Smena 8 and Superia expired 2009


----------



## mmaria (Apr 12, 2017)

Ok... forgot to ask...

Does it matter when did film expire?  
Do you say what year it expired? I just wrote what I saw, 2009 not really knowing is that relevant at all


----------



## limr (Apr 12, 2017)

mmaria said:


> Ok... forgot to ask...
> 
> Does it matter when did film expire?
> Do you say what year it expired? I just wrote what I saw, 2009 not really knowing is that relevant at all



Depends on how long it's been since its 'sell-by' date and how it was stored. You could shoot 20-year old film that was properly stored in a cold, dark place, and it will be fine.

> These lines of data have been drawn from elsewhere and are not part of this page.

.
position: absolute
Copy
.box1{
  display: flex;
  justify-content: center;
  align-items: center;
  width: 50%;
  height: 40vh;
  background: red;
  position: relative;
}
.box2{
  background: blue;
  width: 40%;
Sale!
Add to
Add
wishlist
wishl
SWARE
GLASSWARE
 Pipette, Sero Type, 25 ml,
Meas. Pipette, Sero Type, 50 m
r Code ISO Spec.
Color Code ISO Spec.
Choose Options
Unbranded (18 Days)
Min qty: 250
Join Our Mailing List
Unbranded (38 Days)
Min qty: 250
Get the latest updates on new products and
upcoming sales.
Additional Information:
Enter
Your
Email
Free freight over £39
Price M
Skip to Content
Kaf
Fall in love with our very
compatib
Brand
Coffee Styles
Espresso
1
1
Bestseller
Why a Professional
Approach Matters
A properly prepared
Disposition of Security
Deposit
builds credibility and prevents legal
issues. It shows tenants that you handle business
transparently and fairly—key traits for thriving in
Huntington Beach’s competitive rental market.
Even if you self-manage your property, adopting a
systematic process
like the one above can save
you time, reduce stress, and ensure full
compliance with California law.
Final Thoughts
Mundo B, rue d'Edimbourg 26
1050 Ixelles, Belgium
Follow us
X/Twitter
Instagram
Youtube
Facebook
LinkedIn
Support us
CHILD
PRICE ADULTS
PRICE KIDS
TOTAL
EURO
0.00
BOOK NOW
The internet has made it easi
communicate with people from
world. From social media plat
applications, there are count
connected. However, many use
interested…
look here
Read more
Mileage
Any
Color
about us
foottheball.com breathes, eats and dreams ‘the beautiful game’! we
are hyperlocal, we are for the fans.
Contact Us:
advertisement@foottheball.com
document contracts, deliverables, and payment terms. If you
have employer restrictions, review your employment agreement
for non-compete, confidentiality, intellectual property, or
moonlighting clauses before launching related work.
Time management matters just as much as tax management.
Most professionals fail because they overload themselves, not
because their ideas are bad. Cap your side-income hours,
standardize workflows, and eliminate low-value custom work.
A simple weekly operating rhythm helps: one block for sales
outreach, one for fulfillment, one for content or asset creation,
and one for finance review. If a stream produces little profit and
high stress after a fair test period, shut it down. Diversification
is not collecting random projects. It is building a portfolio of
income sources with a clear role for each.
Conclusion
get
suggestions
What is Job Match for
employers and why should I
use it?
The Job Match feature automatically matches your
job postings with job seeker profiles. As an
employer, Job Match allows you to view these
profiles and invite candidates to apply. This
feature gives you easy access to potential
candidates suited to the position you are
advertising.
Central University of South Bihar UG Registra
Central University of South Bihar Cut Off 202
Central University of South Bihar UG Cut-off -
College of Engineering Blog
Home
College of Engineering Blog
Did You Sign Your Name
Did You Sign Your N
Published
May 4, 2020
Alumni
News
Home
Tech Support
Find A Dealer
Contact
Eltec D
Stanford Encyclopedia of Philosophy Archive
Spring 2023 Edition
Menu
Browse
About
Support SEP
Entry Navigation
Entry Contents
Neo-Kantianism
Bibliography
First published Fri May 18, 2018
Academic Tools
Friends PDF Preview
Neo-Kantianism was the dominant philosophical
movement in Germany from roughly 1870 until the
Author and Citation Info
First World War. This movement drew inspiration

Probably a bit grainier than fresh and maybe showing some color shift, but still interesting. 

Or you could shoot 5-year-old film that was kept in someone's car glove compartment in Florida and it will be practically unusable.

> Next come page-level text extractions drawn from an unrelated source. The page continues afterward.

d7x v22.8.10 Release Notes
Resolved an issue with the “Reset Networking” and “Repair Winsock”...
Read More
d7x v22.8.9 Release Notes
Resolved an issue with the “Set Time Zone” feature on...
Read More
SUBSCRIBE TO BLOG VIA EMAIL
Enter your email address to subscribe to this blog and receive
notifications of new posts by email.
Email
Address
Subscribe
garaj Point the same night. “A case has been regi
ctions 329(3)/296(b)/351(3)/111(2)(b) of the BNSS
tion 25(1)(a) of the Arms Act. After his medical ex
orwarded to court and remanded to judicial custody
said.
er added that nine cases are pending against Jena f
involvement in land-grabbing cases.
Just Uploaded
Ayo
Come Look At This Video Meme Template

Well, unless it's Tri-X and then you have a good chance of getting something out of it, even if it's old and stored in unknown conditions. This is from a roll that sat in my brother-in-law's Pentax Spotmatic for probably at least 25 years. The camera was in a camera bag that was so old, the foam was disintegrating. Grainy, to be sure, but usable and interesting 




Day 132 - Rooster by limrodrigues, on Flickr


----------



## mmaria (Apr 13, 2017)

I remember that photo 

thanks for explaining... I'm keeping those films in the closet, I assume that should be fine... or it needs to be in fridge?... because I read numerous times that you, film people, store films in the fridge


----------



## limr (Apr 13, 2017)

mmaria said:


> I remember that photo
> 
> thanks for explaining... I'm keeping those films in the closet, I assume that should be fine... or it needs to be in fridge?... because I read numerous times that you, film people, store films in the fridge



It probably doesn't matter that much if you are using the film (as opposed to storing it for later)  but if it were me, I would put them in the fridge anyway. When you take a roll out to shoot, let it warm up a little before loading.


----------



## limr (Apr 13, 2017)

Oh yeah, and I love this shot! Very surreal.


----------



## Gary A. (Apr 13, 2017)

Well done.  Some photos tell a story, some photos just a simple sentence or two, but your images are like books.


----------



## mmaria (Apr 18, 2017)

limr said:


> Oh yeah, and I love this shot! Very surreal.


glad you like it


----------



## mmaria (Apr 18, 2017)

Gary A. said:


> Well done.  Some photos tell a story, some photos just a simple sentence or two, but your images are like books.


oh Gary... that's a really huge compliment!

and.... I'll take it


----------